Police have opened an investigation into an electricity failure on a Sanyo Shinkansen Line train in Fukuoka Prefecture on Saturday caused by an aluminum plate falling off the train while it was traveling at 285 kph.

Police entered a West Japan Railway Co. depot in Fukuoka Prefecture and examined the train on suspicion of flawed maintenance and negligence resulting in injury. One passenger was injured in the incident.

JR West said electricity failed between Kokura and Hakata stations at around 5:30 p.m. Saturday, causing the Sakura 561 train to come to a sudden stop.

The railway checked the track and found the aluminum part in a tunnel. The plate, weighing 6.5 kg and measuring 71 cm by 62 cm, fell from the second car of the eight-car train bound for Kagoshima Chuo Station from Shin-Osaka Station.

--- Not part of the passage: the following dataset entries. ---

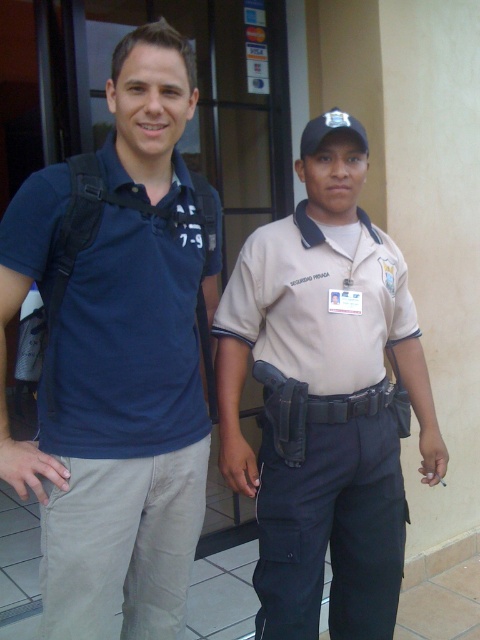 Question: Among these points, which one is farthest from the camera?

Choices:
 (A) (395, 493)
 (B) (157, 536)

Answer: (A)

Question: Which of the following is the farthest from the observer?

Choices:
 (A) (39, 426)
 (B) (277, 484)

Answer: (B)

Question: Can you confirm if matte blue shirt at left is positioned above tan fabric shirt at center?

Choices:
 (A) yes
 (B) no

Answer: (A)

Question: Is matte blue shirt at left closer to the viewer compared to tan fabric shirt at center?

Choices:
 (A) no
 (B) yes

Answer: (B)

Question: Which point is farther to the camera?

Choices:
 (A) matte blue shirt at left
 (B) tan fabric shirt at center

Answer: (B)

Question: Where is matte blue shirt at left located in relation to tan fabric shirt at center in the image?

Choices:
 (A) right
 (B) left

Answer: (B) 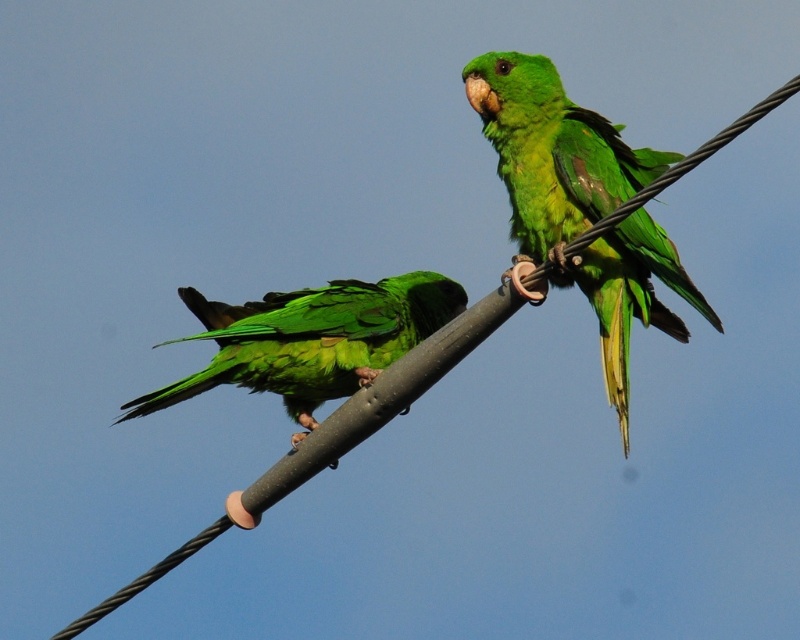 Question: Where is green matte parrot at upper right located in relation to green matte parrot at left in the image?

Choices:
 (A) above
 (B) below

Answer: (A)

Question: Does green matte parrot at upper right appear on the left side of green matte parrot at left?

Choices:
 (A) no
 (B) yes

Answer: (A)

Question: Which of the following is the farthest from the observer?

Choices:
 (A) (393, 317)
 (B) (514, 68)

Answer: (A)

Question: Which point appears closest to the camera in this image?

Choices:
 (A) (314, 426)
 (B) (526, 186)

Answer: (A)

Question: Does green matte parrot at upper right appear on the right side of green matte parrot at left?

Choices:
 (A) yes
 (B) no

Answer: (A)

Question: Which of the following is the closest to the observer?

Choices:
 (A) (598, 250)
 (B) (260, 320)

Answer: (A) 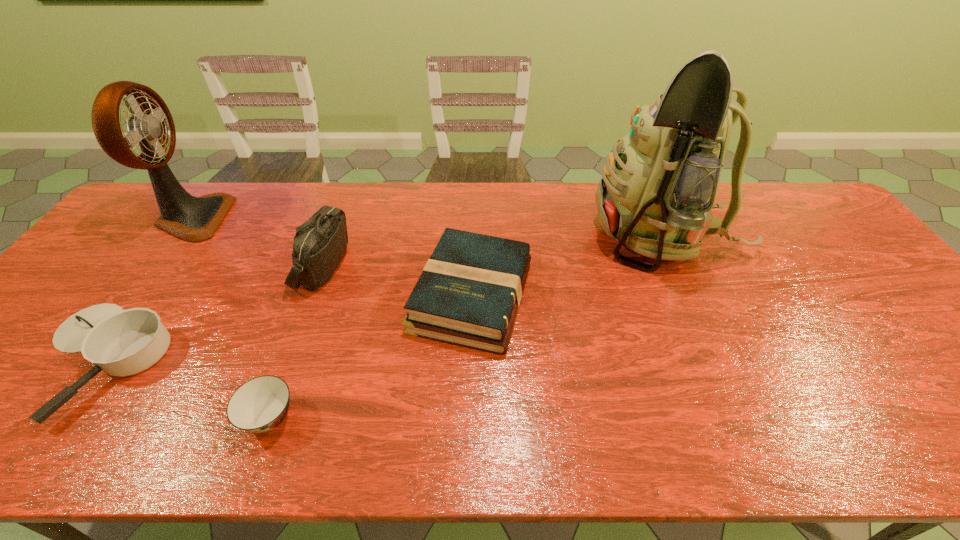 You are a GUI agent. You are given a task and a screenshot of the screen. Output one action in this format:
    pyautogui.click(x=<x>, y=<y>)
    Task: Click on the object that ranks as the second closest to the shoulder bag
    
    Given the screenshot: What is the action you would take?
    pyautogui.click(x=119, y=342)

Locate an element on the screen. The image size is (960, 540). vacant space that satisfies the following two spatial constraints: 1. at the front padded panel of the shoulder bag; 2. on the right side of the hardback book is located at coordinates (312, 296).

The height and width of the screenshot is (540, 960). Identify the location of vacant space that satisfies the following two spatial constraints: 1. on the back side of the soup bowl; 2. on the left side of the fourth tallest object. (312, 296).

This screenshot has width=960, height=540. What are the coordinates of `vacant region that satisfies the following two spatial constraints: 1. on the back side of the second object from right to left; 2. on the front-facing side of the second tallest object` in the screenshot? It's located at (473, 218). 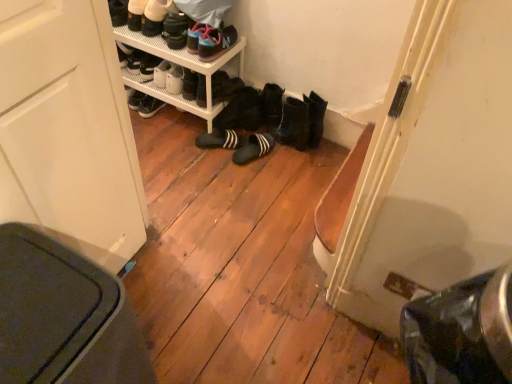 You are a GUI agent. You are given a task and a screenshot of the screen. Output one action in this format:
    pyautogui.click(x=<x>, y=<y>)
    Task: Click on the vacant region to the left of black suede slippers at center, marked as the 6th footwear in a top-to-bottom arrangement
    This screenshot has height=384, width=512.
    Given the screenshot: What is the action you would take?
    pyautogui.click(x=177, y=130) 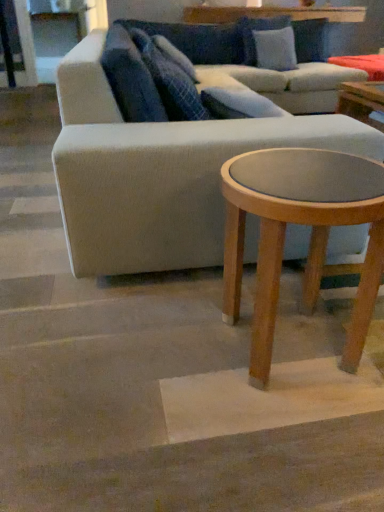 What is the approximate width of light blue fabric pillow at upper center, which ranks as the third pillow in bottom-to-top order?

It is 25.74 centimeters.

Image resolution: width=384 pixels, height=512 pixels. What are the coordinates of `light gray fabric couch at center` in the screenshot? It's located at (158, 173).

In order to face light gray fabric couch at center, should I rotate leftwards or rightwards?

Rotate right and turn 9.167 degrees.

What do you see at coordinates (310, 239) in the screenshot?
I see `light brown wood coffee table at lower right` at bounding box center [310, 239].

Locate an element on the screen. The image size is (384, 512). blue textured pillow at upper center, placed as the 1th pillow when sorted from left to right is located at coordinates (130, 78).

You are a GUI agent. You are given a task and a screenshot of the screen. Output one action in this format:
    pyautogui.click(x=<x>, y=<y>)
    Task: Click on the 1st pillow located above the light brown wood coffee table at lower right (from a real-world perspective)
    The image size is (384, 512).
    Given the screenshot: What is the action you would take?
    pyautogui.click(x=130, y=78)

Considering the relative sizes of blue textured pillow at upper center, arranged as the 3th pillow when viewed from the back, and light brown wood coffee table at lower right in the image provided, is blue textured pillow at upper center, arranged as the 3th pillow when viewed from the back, thinner than light brown wood coffee table at lower right?

Yes, blue textured pillow at upper center, arranged as the 3th pillow when viewed from the back, is thinner than light brown wood coffee table at lower right.

Is blue textured pillow at upper center, marked as the first pillow in a front-to-back arrangement, positioned far away from light brown wood coffee table at lower right?

No.

Considering their positions, is blue textured pillow at upper center, the second pillow positioned from the top, located in front of or behind light brown wood coffee table at lower right?

blue textured pillow at upper center, the second pillow positioned from the top, is positioned farther from the viewer than light brown wood coffee table at lower right.

Consider the image. Can you confirm if light brown wood coffee table at lower right is taller than light gray fabric couch at center?

Incorrect, the height of light brown wood coffee table at lower right is not larger of that of light gray fabric couch at center.

From the image's perspective, is light brown wood coffee table at lower right located above light gray fabric couch at center?

Incorrect, from the image's perspective, light brown wood coffee table at lower right is lower than light gray fabric couch at center.

Could light gray fabric couch at center be considered to be inside light brown wood coffee table at lower right?

No, light gray fabric couch at center is located outside of light brown wood coffee table at lower right.

Which object is more forward, light brown wood coffee table at lower right or light gray fabric couch at center?

light brown wood coffee table at lower right is closer to the camera.

Could you tell me if light gray fabric couch at center is facing blue textured pillow at upper center, arranged as the third pillow when viewed from the right?

No, light gray fabric couch at center is not oriented towards blue textured pillow at upper center, arranged as the third pillow when viewed from the right.

From the image's perspective, is light gray fabric couch at center over blue textured pillow at upper center, arranged as the third pillow when viewed from the right?

Yes.

Measure the distance from light gray fabric couch at center to blue textured pillow at upper center, the second pillow when ordered from bottom to top.

They are 10.20 inches apart.

Can you tell me how much light gray fabric couch at center and blue textured pillow at upper center, arranged as the 3th pillow when viewed from the back, differ in facing direction?

light gray fabric couch at center and blue textured pillow at upper center, arranged as the 3th pillow when viewed from the back, are facing 0.443 degrees away from each other.

Is light brown wood coffee table at lower right in front of blue textured pillow at upper center, placed as the second pillow when sorted from front to back?

Yes, it is in front of blue textured pillow at upper center, placed as the second pillow when sorted from front to back.

Which point is more distant from viewer, (277, 196) or (130, 28)?

Point (130, 28)

From a real-world perspective, is light brown wood coffee table at lower right physically above blue textured pillow at upper center, acting as the second pillow starting from the right?

No, from a real-world perspective, light brown wood coffee table at lower right is not on top of blue textured pillow at upper center, acting as the second pillow starting from the right.

Does light brown wood coffee table at lower right have a smaller size compared to blue textured pillow at upper center, placed as the 3th pillow when sorted from top to bottom?

No, light brown wood coffee table at lower right is not smaller than blue textured pillow at upper center, placed as the 3th pillow when sorted from top to bottom.

Does light gray fabric couch at center have a lesser height compared to light blue fabric pillow at upper center, acting as the first pillow starting from the back?

In fact, light gray fabric couch at center may be taller than light blue fabric pillow at upper center, acting as the first pillow starting from the back.

From a real-world perspective, which object rests below the other?

From a 3D spatial view, light gray fabric couch at center is below.

Is light gray fabric couch at center to the right of light blue fabric pillow at upper center, acting as the third pillow starting from the front, from the viewer's perspective?

In fact, light gray fabric couch at center is to the left of light blue fabric pillow at upper center, acting as the third pillow starting from the front.

Consider the image. Which of these two, light gray fabric couch at center or light blue fabric pillow at upper center, the first pillow when ordered from top to bottom, is wider?

light gray fabric couch at center is wider.

Is blue textured pillow at upper center, the second pillow when ordered from bottom to top, far from blue textured pillow at upper center, which is the 2th pillow from left to right?

blue textured pillow at upper center, the second pillow when ordered from bottom to top, is actually quite close to blue textured pillow at upper center, which is the 2th pillow from left to right.

Which of these two, blue textured pillow at upper center, the second pillow when ordered from bottom to top, or blue textured pillow at upper center, acting as the 1th pillow starting from the bottom, stands shorter?

With less height is blue textured pillow at upper center, acting as the 1th pillow starting from the bottom.

What's the angular difference between blue textured pillow at upper center, arranged as the third pillow when viewed from the right, and blue textured pillow at upper center, acting as the second pillow starting from the right,'s facing directions?

The angular difference between blue textured pillow at upper center, arranged as the third pillow when viewed from the right, and blue textured pillow at upper center, acting as the second pillow starting from the right, is 0.00019 degrees.

Looking at this image, is blue textured pillow at upper center, the second pillow positioned from the top, in front of blue textured pillow at upper center, acting as the 1th pillow starting from the bottom?

Yes, blue textured pillow at upper center, the second pillow positioned from the top, is in front of blue textured pillow at upper center, acting as the 1th pillow starting from the bottom.

Consider the image. Which of these two, blue textured pillow at upper center, acting as the 1th pillow starting from the bottom, or light blue fabric pillow at upper center, acting as the first pillow starting from the back, stands taller?

Standing taller between the two is light blue fabric pillow at upper center, acting as the first pillow starting from the back.

From the image's perspective, which one is positioned higher, blue textured pillow at upper center, the second pillow when ordered from back to front, or light blue fabric pillow at upper center, acting as the first pillow starting from the back?

light blue fabric pillow at upper center, acting as the first pillow starting from the back, is shown above in the image.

After falling off the train, the plate ricocheted off the tunnel wall and the train, damaging it in three areas and also wrecking a wire that supplies electricity to the overhead cables, JR West said. The electricity is believed to have failed because the wire shorted out, it said.

The nearly full train had about 500 passengers aboard.

A 26-year-old high school teacher from Kagoshima sustained minor injuries to her left wrist and elbow, the police said.

According to JR West, the metal plate had been examined within the previous two days and no abnormalities were found.

The incident caused delays of up to 97 minutes for 53 trains on the Sanyo Shinkansen Line, affecting about 15,100 passengers, during the already congested start of the Bon holidays.